→ **SOURCE MATERIAL**:
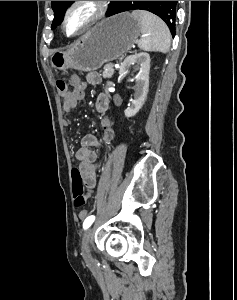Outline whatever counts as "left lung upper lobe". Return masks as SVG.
Listing matches in <instances>:
<instances>
[{
	"label": "left lung upper lobe",
	"mask_w": 237,
	"mask_h": 300,
	"mask_svg": "<svg viewBox=\"0 0 237 300\" xmlns=\"http://www.w3.org/2000/svg\"><path fill=\"white\" fill-rule=\"evenodd\" d=\"M74 1H52V9L54 11V20L52 28L62 22L64 13L71 3ZM111 9L120 13L129 10H147L162 18L169 27L172 36L175 34V17L176 4L178 1H110Z\"/></svg>",
	"instance_id": "5c2ea615"
}]
</instances>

→ **TASK INSTRUCTIONS**:
Every line above should be repeated exactly; pictures stay out of the copy.

→ **ANSWER TO THIS PROBLEM**:
Outline whatever counts as "left lung upper lobe". Return masks as SVG.
Listing matches in <instances>:
<instances>
[{
	"label": "left lung upper lobe",
	"mask_w": 237,
	"mask_h": 300,
	"mask_svg": "<svg viewBox=\"0 0 237 300\" xmlns=\"http://www.w3.org/2000/svg\"><path fill=\"white\" fill-rule=\"evenodd\" d=\"M74 1H52V9L54 11V20L52 28L62 22L64 13L71 3ZM111 9L120 13L129 10H147L162 18L169 27L172 36L175 34V17L176 4L178 1H110Z\"/></svg>",
	"instance_id": "5c2ea615"
}]
</instances>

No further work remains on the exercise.